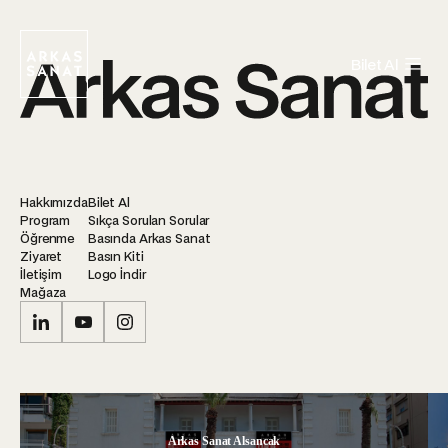
Bilet Al
Hakkımızda
Bilet Al
Program
Sıkça Sorulan Sorular
Öğrenme
Basında Arkas Sanat
Ziyaret
Basın Kiti
İletişim
Logo İndir
Mağaza
Arkas Sanat Alsancak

» WORK ITEM: The reply must match the records exactly, apart from the pictures, which are left out.

» SOLUTION:
Bilet Al
Hakkımızda
Bilet Al
Program
Sıkça Sorulan Sorular
Öğrenme
Basında Arkas Sanat
Ziyaret
Basın Kiti
İletişim
Logo İndir
Mağaza
Arkas Sanat Alsancak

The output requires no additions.